October 7, 2024

Perubahan Masa Jabatan Pimpinan DPD 2,5 Tahun Tak Lazim

Anggota Dewan Perwakilan Daerah (DPD) mengeluarkan keputusan yang merubah masa jabatan pimpinan DPD dari lima tahun menjadi dua setengah tahun. Keputusan tersebut dinilai tidak lazim oleh Guru Besar Ilmu Hukum Tata Negara Universitas Andalas, Saldi Isra.

Saldi menjelaskan bahwa di Undang-Undang Majelis Permusyawaratan Rakyat (MPR), Dewan Perwakilan Rakyat (DPR), DPR Daerah (DPRD), dan DPD (UU MD3) memang tidak menyebutkan secara eksplisit bahwa masa jabatan ketua DPD dan DPR adalah lima tahun. Namun, lazimnya, masa jabatan ketua lembaga perwakilan mengikuti periode pemilu, yakni lima tahun.

“Ini sebenarnya boleh, tetapi tidak lazim, karena biasanya masa jabatan ketua lembaga perwakilan mengikuti periode pemilu. Jadi, kalau (periode) pemilunya lima tahun, maka (periode) pimpinannya juga lima tahun,” jelas Saldi pada diskusi “Mengangkat Marwah DPD” di Slipi, Jakarta Barat (7/3).

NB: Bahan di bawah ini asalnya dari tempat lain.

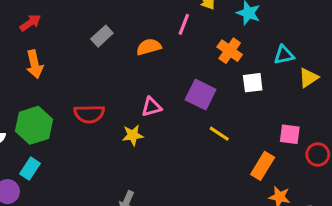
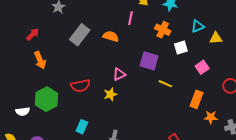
gray rectangle: (102, 36) -> (80, 35), size x1.5
orange semicircle: (149, 47) -> (111, 36), turned 42
yellow triangle: (308, 78) -> (216, 38), turned 40
pink square: (290, 134) -> (202, 67), moved, turned -32
cyan rectangle: (30, 169) -> (82, 127), moved

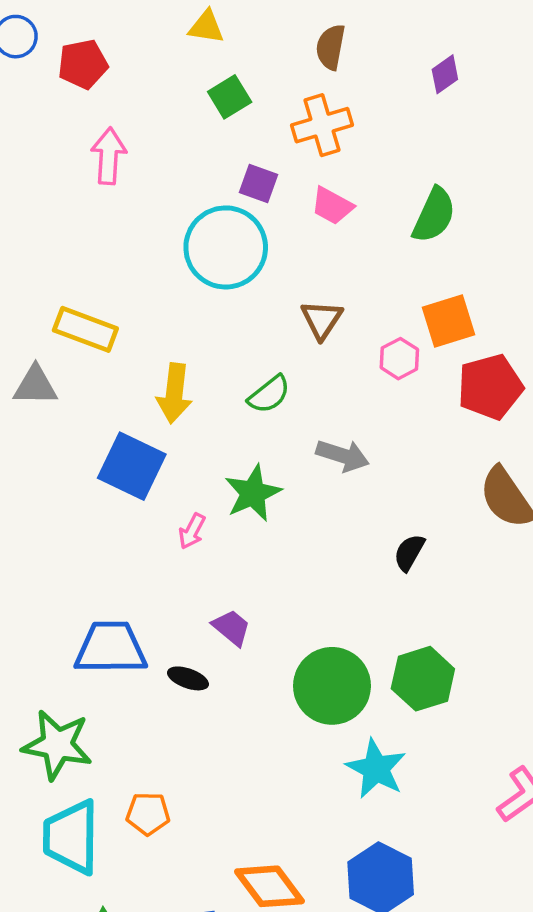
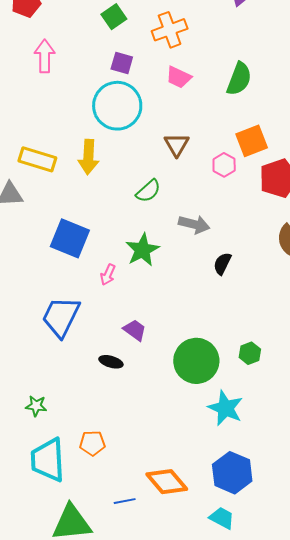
purple square: (259, 184) -> (122, 63), moved
yellow arrow: (174, 393) -> (88, 157), moved
black semicircle: (409, 553) -> (222, 264), moved
blue trapezoid: (111, 648) -> (61, 317), moved, turned -60
green hexagon: (423, 679) -> (250, 353), size x0.6
green star: (57, 745) -> (36, 406), size x0.5

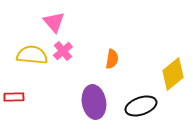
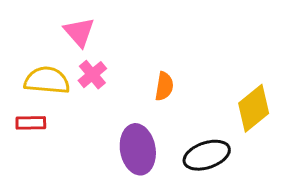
red rectangle: (14, 97) -> (31, 123), moved

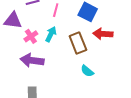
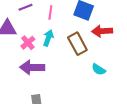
cyan semicircle: (87, 71) -> (99, 69), moved

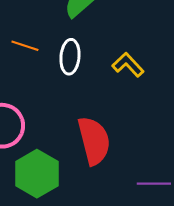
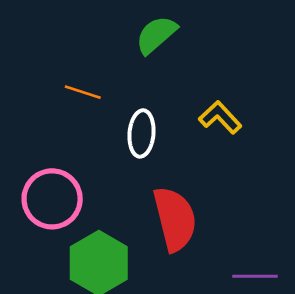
white ellipse: (70, 57) -> (141, 133), moved

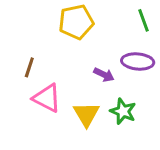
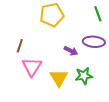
pink triangle: (47, 98) -> (32, 67), turned 35
green star: (123, 111) -> (84, 76), turned -30

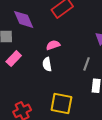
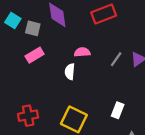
gray line: (86, 64) -> (116, 59), moved

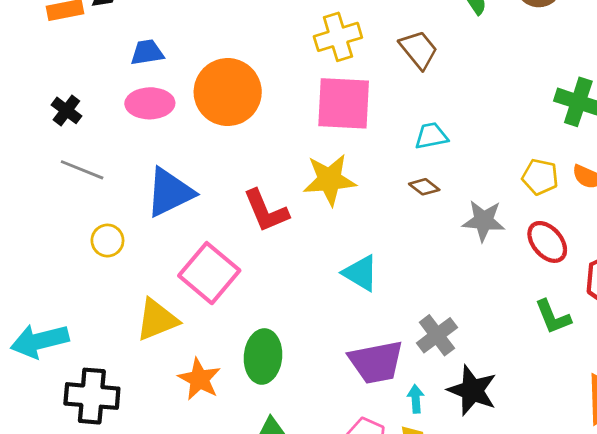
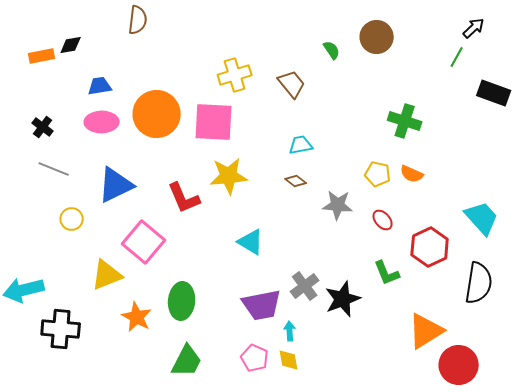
pink square: (344, 103) -> (214, 122), moved
red ellipse: (547, 242) -> (383, 220), size x0.7
black star: (472, 390) -> (343, 299), moved, turned 30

Menurut Saldi, masa jabatan pimpinan DPD atau DPR semestinya ditentukan pada awal periode sebelum ditetapkannya pimpinan atau diberlakukan untuk periode selanjutnya. Hal ini bertujuan untuk menghindari konflik kepentingan di dalam tubuh lembaga.

“Kalau mereka tentukan dua setengah tahun untuk pimpinan yang saat ini sedang menjabat, lalu kemudian ada pertengkaran lagi sehingga mereka mengubah masa jabatan menjadi satu tahun, kan tidak boleh begitu,” tukas Saldi.

Saldi mencontohkan praktek parlemen di Filipina. Konstitusi di negara tersebut memperbolehkan anggota lembaga perwakilan untuk mengajukan kenaikan gaji melalui peraturan. Akan tetapi, konstitusi juga menyebutkan bahwa kenaikan gaji baru dapat diberlakukan pada periode selanjutnya.

“Jadi, anda boleh menikmati regulasi yang anda buat, tetapi setelah anda mendapatkan legitimasi lagi di pemilu selanjutnya. Ini baru baik. Kalau tidak, orang akan leluasa membuat peraturan untuk kepentingan mereka sendiri,” tegas Saldi.

Saldi memperingati anggota DPD untuk memperbaiki citra dan kinerja DPD. DPD harus menghentikan potilisasi masa jabatan dan parpolisasi DPD. Anggota DPD tak boleh berafiliasi pada partai politik.

“Kalau kuasa politik makin dominan di DPD, DPD menjadi tidak relevan lagi. Dulu ada orang-orang yang mau membantu DPD untuk memperkuat wewenang, tetapi sekarang mereka menarik diri dan tidak mau terlibat banyak dengan DPD. Ini berbahaya untuk DPD,” tutup Saldi.